*** Data for analysis ***
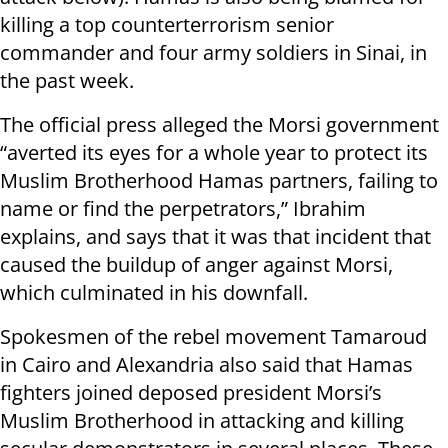
killing a top counterterrorism senior
commander and four army soldiers in Sinai, in
the past week.
The official press alleged the Morsi government
“averted its eyes for a whole year to protect its
Muslim Brotherhood Hamas partners, failing to
name or find the perpetrators,” Ibrahim
explains, and says that it was that incident that
caused the buildup of anger against Morsi,
which culminated in his downfall.
Spokesmen of the rebel movement Tamaroud
in Cairo and Alexandria also said that Hamas
fighters joined deposed president Morsi’s
Muslim Brotherhood in attacking and killing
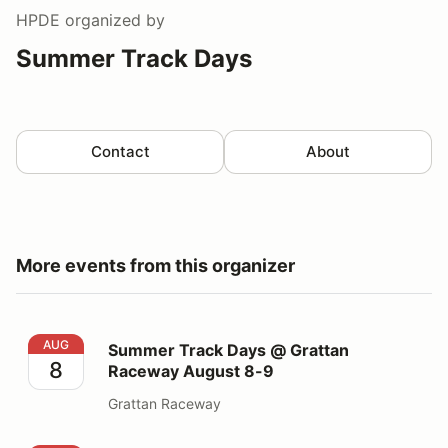
HPDE
organized by
Summer Track Days
Contact
About
More events from this organizer
Summer Track Days @ Grattan Raceway August 8-9
AUG
Summer Track Days @ Grattan
8
Raceway August 8-9
Grattan Raceway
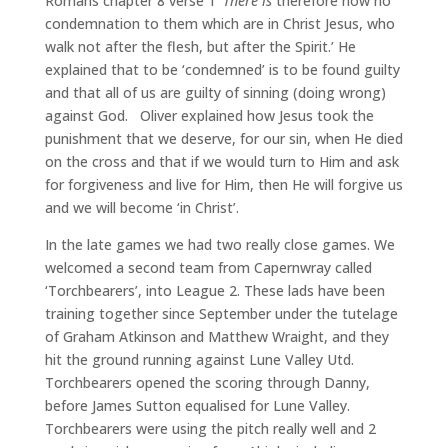
Romans chapter 8 verse 1 ‘
There is
therefore now no
condemnation to them which are in Christ Jesus, who
walk not after the flesh, but after the Spirit.’ He
explained that to be ‘condemned’ is to be found guilty
and that all of us are guilty of sinning (doing wrong)
against God. Oliver explained how Jesus took the
punishment that we deserve, for our sin, when He died
on the cross and that if we would turn to Him and ask
for forgiveness and live for Him, then He will forgive us
and we will become ‘in Christ’.
In the late games we had two really close games. We
welcomed a second team from Capernwray called
‘Torchbearers’, into League 2. These lads have been
training together since September under the tutelage
of Graham Atkinson and Matthew Wraight, and they
hit the ground running against Lune Valley Utd.
Torchbearers opened the scoring through Danny,
before James Sutton equalised for Lune Valley.
Torchbearers were using the pitch really well and 2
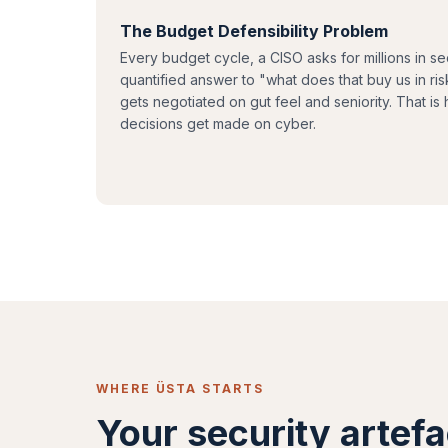
The Budget Defensibility Problem
Every budget cycle, a CISO asks for millions in se
quantified answer to "what does that buy us in r
gets negotiated on gut feel and seniority. That is 
decisions get made on cyber.
WHERE ÜSTA STARTS
Your security artefa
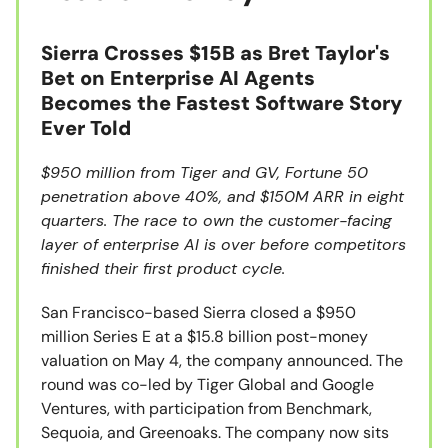
Sierra Crosses $15B as Bret Taylor's
Bet on Enterprise AI Agents
Becomes the Fastest Software Story
Ever Told
$950 million from Tiger and GV, Fortune 50
penetration above 40%, and $150M ARR in eight
quarters. The race to own the customer-facing
layer of enterprise AI is over before competitors
finished their first product cycle.
San Francisco-based Sierra closed a $950
million Series E at a $15.8 billion post-money
valuation on May 4, the company announced. The
round was co-led by Tiger Global and Google
Ventures, with participation from Benchmark,
Sequoia, and Greenoaks. The company now sits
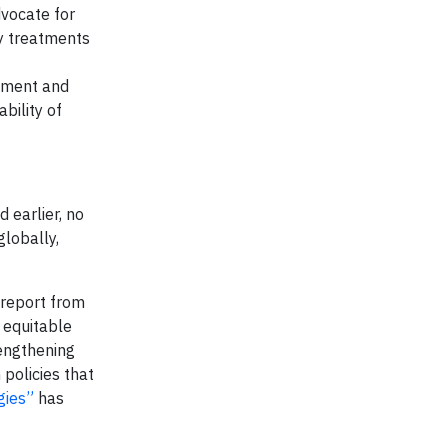
dvocate for
ey treatments
rement and
bility of
d earlier, no
lobally,
 report from
 equitable
rengthening
 policies that
gies”
has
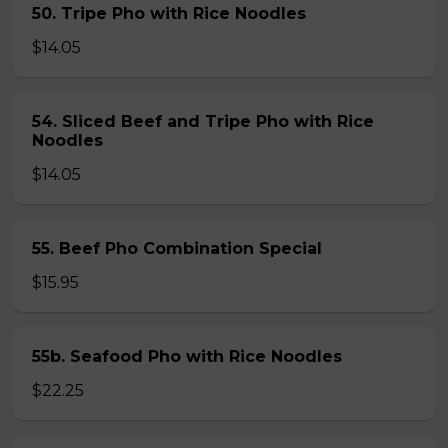
50. Tripe Pho with Rice Noodles
$14.05
54. Sliced Beef and Tripe Pho with Rice
Noodles
$14.05
55. Beef Pho Combination Special
$15.95
55b. Seafood Pho with Rice Noodles
$22.25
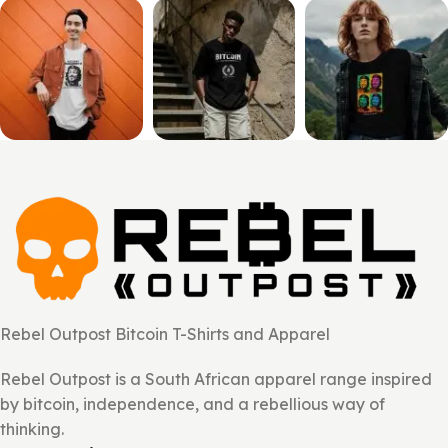
Rebel Outpost Bitcoin T-Shirts and Apparel
Rebel Outpost is a South African apparel range inspired
by bitcoin, independence, and a rebellious way of
thinking.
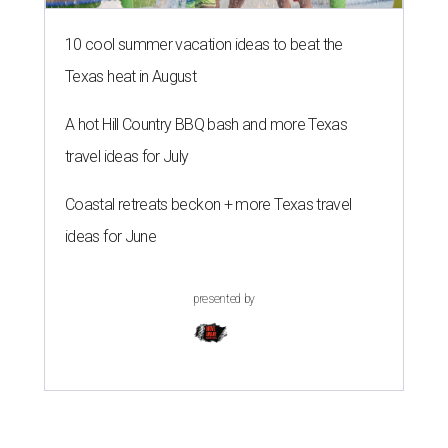
10 cool summer vacation ideas to beat the
Texas heat in August
A hot Hill Country BBQ bash and more Texas
travel ideas for July
Coastal retreats beckon + more Texas travel
ideas for June
presented by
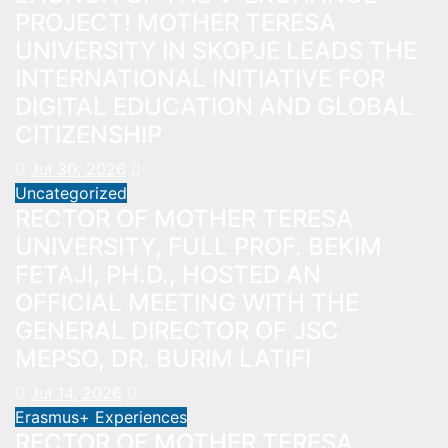
PROJECT! MOTHER TERESA
UNIVERSITY IN SKOPJE LEADS THE
INTERNATIONAL INITIATIVE FOR
DIGITAL EDUCATION AND GLOBAL
CITIZENSHIP
Jul 30, 2026
Uncategorized
RECTOR OF MOTHER TERESA
UNIVERSITY, FULL PROF. BEKIM
FETAJI, PH.D., HOSTED AN
OFFICIAL MEETING WITH THE
GENERAL DIRECTOR OF JSC
MEPSO, DR. BURIM LATIFI
Jul 14, 2026
Erasmus+ Experiences
RECTOR OF MOTHER TERESA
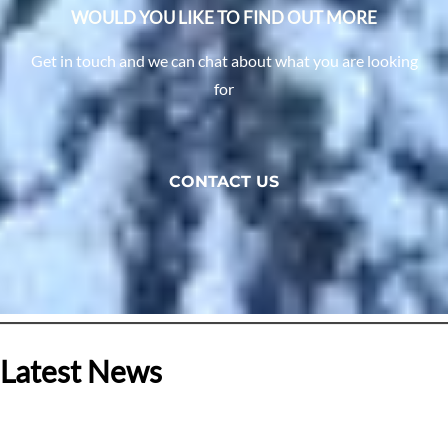
WOULD YOU LIKE TO FIND OUT MORE
Get in touch and we can chat about what you are looking
for
CONTACT US
Latest News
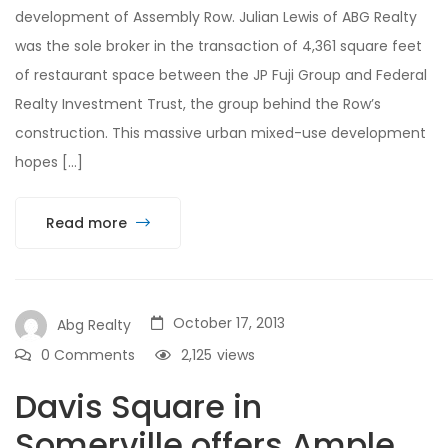
development of Assembly Row. Julian Lewis of ABG Realty
was the sole broker in the transaction of 4,361 square feet
of restaurant space between the JP Fuji Group and Federal
Realty Investment Trust, the group behind the Row’s
construction. This massive urban mixed-use development
hopes […]
Read more
October 17, 2013
Abg Realty
0 Comments
2,125
views
Davis Square in
Somerville offers Ample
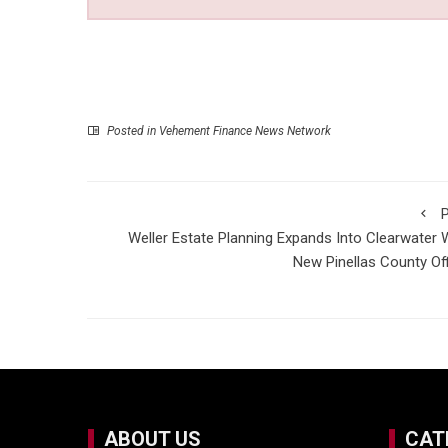
Posted in
Vehement Finance News Network
P
Weller Estate Planning Expands Into Clearwater 
New Pinellas County Of
ABOUT US
CAT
*** End of Data for analysis ***
Exact copies of the entries above are needed, without their pictures.

Response to this task:
killing a top counterterrorism senior
commander and four army soldiers in Sinai, in
the past week.
The official press alleged the Morsi government
“averted its eyes for a whole year to protect its
Muslim Brotherhood Hamas partners, failing to
name or find the perpetrators,” Ibrahim
explains, and says that it was that incident that
caused the buildup of anger against Morsi,
which culminated in his downfall.
Spokesmen of the rebel movement Tamaroud
in Cairo and Alexandria also said that Hamas
fighters joined deposed president Morsi’s
Muslim Brotherhood in attacking and killing
HPDE
organized by
Summer Track Days
Contact
About
More events from this organizer
Summer Track Days @ Grattan Raceway August 8-9
AUG
Summer Track Days @ Grattan
8
Raceway August 8-9
Grattan Raceway
Romans chapter 8 verse 1 ‘
There is
therefore now no
condemnation to them which are in Christ Jesus, who
walk not after the flesh, but after the Spirit.’ He
explained that to be ‘condemned’ is to be found guilty
and that all of us are guilty of sinning (doing wrong)
against God. Oliver explained how Jesus took the
punishment that we deserve, for our sin, when He died
on the cross and that if we would turn to Him and ask
for forgiveness and live for Him, then He will forgive us
and we will become ‘in Christ’.
In the late games we had two really close games. We
welcomed a second team from Capernwray called
‘Torchbearers’, into League 2. These lads have been
training together since September under the tutelage
of Graham Atkinson and Matthew Wraight, and they
hit the ground running against Lune Valley Utd.
Torchbearers opened the scoring through Danny,
before James Sutton equalised for Lune Valley.
Torchbearers were using the pitch really well and 2
The Budget Defensibility Problem
Every budget cycle, a CISO asks for millions in se
quantified answer to "what does that buy us in r
gets negotiated on gut feel and seniority. That is 
decisions get made on cyber.
WHERE ÜSTA STARTS
Your security artefa
Sierra Crosses $15B as Bret Taylor's
Bet on Enterprise AI Agents
Becomes the Fastest Software Story
Ever Told
$950 million from Tiger and GV, Fortune 50
penetration above 40%, and $150M ARR in eight
quarters. The race to own the customer-facing
layer of enterprise AI is over before competitors
finished their first product cycle.
San Francisco-based Sierra closed a $950
million Series E at a $15.8 billion post-money
valuation on May 4, the company announced. The
round was co-led by Tiger Global and Google
Ventures, with participation from Benchmark,
Sequoia, and Greenoaks. The company now sits
dvocate for
ey treatments
rement and
bility of
d earlier, no
lobally,
 report from
 equitable
rengthening
 policies that
gies”
has
50. Tripe Pho with Rice Noodles
$14.05
54. Sliced Beef and Tripe Pho with Rice
Noodles
$14.05
55. Beef Pho Combination Special
$15.95
55b. Seafood Pho with Rice Noodles
$22.25
Rebel Outpost Bitcoin T-Shirts and Apparel
Rebel Outpost is a South African apparel range inspired
by bitcoin, independence, and a rebellious way of
thinking.
10 cool summer vacation ideas to beat the
Texas heat in August
A hot Hill Country BBQ bash and more Texas
travel ideas for July
Coastal retreats beckon + more Texas travel
ideas for June
presented by
PROJECT! MOTHER TERESA
UNIVERSITY IN SKOPJE LEADS THE
INTERNATIONAL INITIATIVE FOR
DIGITAL EDUCATION AND GLOBAL
CITIZENSHIP
Jul 30, 2026
Uncategorized
RECTOR OF MOTHER TERESA
UNIVERSITY, FULL PROF. BEKIM
FETAJI, PH.D., HOSTED AN
OFFICIAL MEETING WITH THE
GENERAL DIRECTOR OF JSC
MEPSO, DR. BURIM LATIFI
Jul 14, 2026
Erasmus+ Experiences
RECTOR OF MOTHER TERESA
WOULD YOU LIKE TO FIND OUT MORE
Get in touch and we can chat about what you are looking
for
CONTACT US
Latest News
development of Assembly Row. Julian Lewis of ABG Realty
was the sole broker in the transaction of 4,361 square feet
of restaurant space between the JP Fuji Group and Federal
Realty Investment Trust, the group behind the Row’s
construction. This massive urban mixed-use development
hopes […]
Read more
October 17, 2013
Abg Realty
0 Comments
2,125
views
Davis Square in
Somerville offers Ample
Posted in
Vehement Finance News Network
P
Weller Estate Planning Expands Into Clearwater 
New Pinellas County Of
ABOUT US
CAT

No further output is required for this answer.